Task directions: From the line containing "Otras galaxias" down to the line containing "scopri le funzioni complete del nostro", copy out the entries below exactly, both lines included, and nothing else; pictures do not belong in the copy.

[Extracted records]
[Start of Attachment]

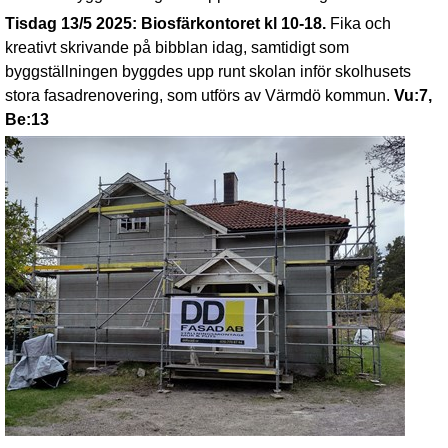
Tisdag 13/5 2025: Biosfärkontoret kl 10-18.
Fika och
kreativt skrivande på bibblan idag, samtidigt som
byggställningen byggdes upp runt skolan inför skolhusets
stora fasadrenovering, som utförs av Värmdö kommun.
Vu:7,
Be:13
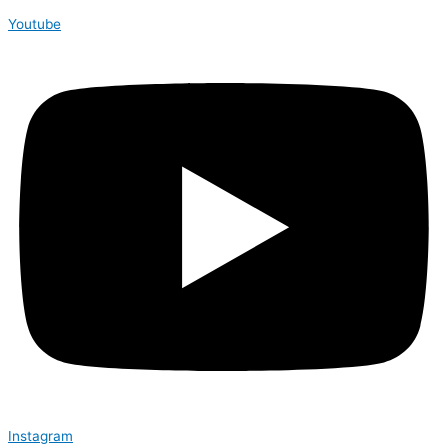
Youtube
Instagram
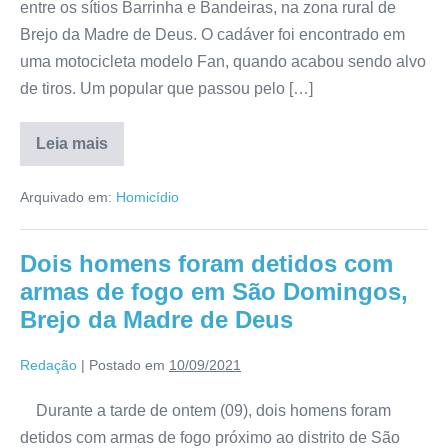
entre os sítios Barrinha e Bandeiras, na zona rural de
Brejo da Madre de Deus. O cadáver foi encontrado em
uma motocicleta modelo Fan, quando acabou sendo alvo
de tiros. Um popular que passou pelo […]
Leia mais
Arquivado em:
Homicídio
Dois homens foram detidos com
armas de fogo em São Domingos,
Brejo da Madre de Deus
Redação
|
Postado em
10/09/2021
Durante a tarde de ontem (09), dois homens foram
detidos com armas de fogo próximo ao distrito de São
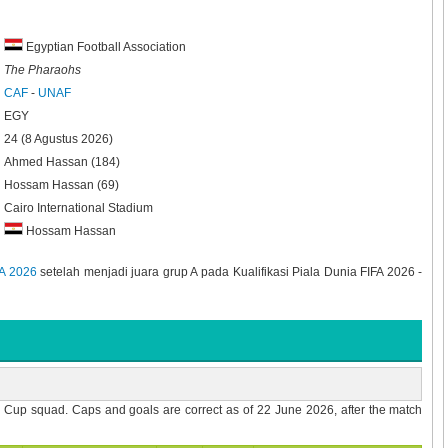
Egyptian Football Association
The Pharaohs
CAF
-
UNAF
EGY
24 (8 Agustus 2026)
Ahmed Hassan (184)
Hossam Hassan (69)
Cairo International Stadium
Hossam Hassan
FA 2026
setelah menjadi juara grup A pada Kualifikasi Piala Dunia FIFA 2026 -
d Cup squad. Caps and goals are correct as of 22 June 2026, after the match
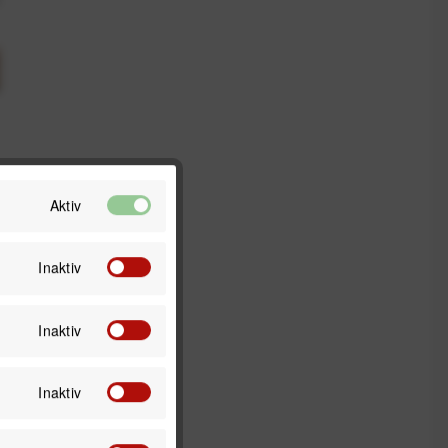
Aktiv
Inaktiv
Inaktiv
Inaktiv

[End of Attachment]
[Start of Attachment]

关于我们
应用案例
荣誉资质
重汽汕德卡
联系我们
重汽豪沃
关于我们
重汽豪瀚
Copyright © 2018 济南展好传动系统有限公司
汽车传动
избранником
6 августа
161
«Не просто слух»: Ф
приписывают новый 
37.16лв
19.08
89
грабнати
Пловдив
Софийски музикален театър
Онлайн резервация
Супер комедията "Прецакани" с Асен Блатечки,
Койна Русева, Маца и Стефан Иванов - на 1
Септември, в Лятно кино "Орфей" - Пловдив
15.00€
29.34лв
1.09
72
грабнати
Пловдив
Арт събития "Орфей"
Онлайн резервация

[End of Attachment]
[Start of Attachment]

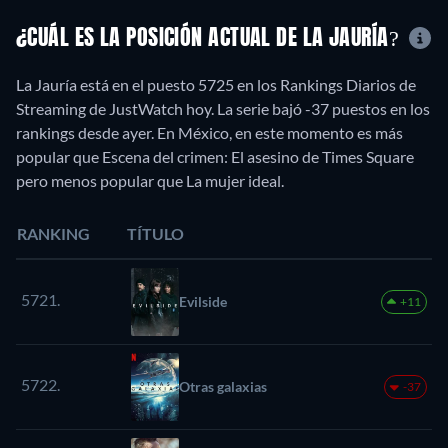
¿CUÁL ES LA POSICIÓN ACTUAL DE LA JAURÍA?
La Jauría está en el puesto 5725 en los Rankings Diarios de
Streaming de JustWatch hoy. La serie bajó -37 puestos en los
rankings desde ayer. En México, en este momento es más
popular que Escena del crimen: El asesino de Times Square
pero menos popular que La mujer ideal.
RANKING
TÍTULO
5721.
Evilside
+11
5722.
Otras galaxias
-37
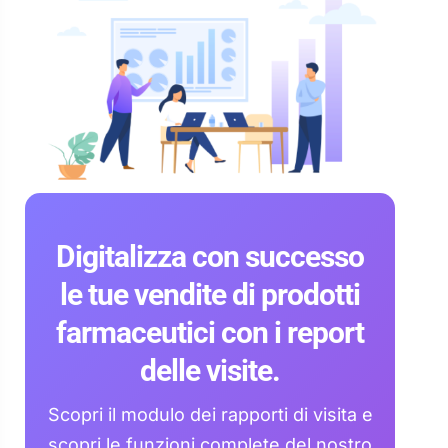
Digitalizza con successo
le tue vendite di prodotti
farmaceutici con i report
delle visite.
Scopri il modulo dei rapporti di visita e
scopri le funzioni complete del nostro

[End of Attachment]

Solution for this task:
Otras galaxias
-37
Digitalizza con successo
le tue vendite di prodotti
farmaceutici con i report
delle visite.
Scopri il modulo dei rapporti di visita e
scopri le funzioni complete del nostro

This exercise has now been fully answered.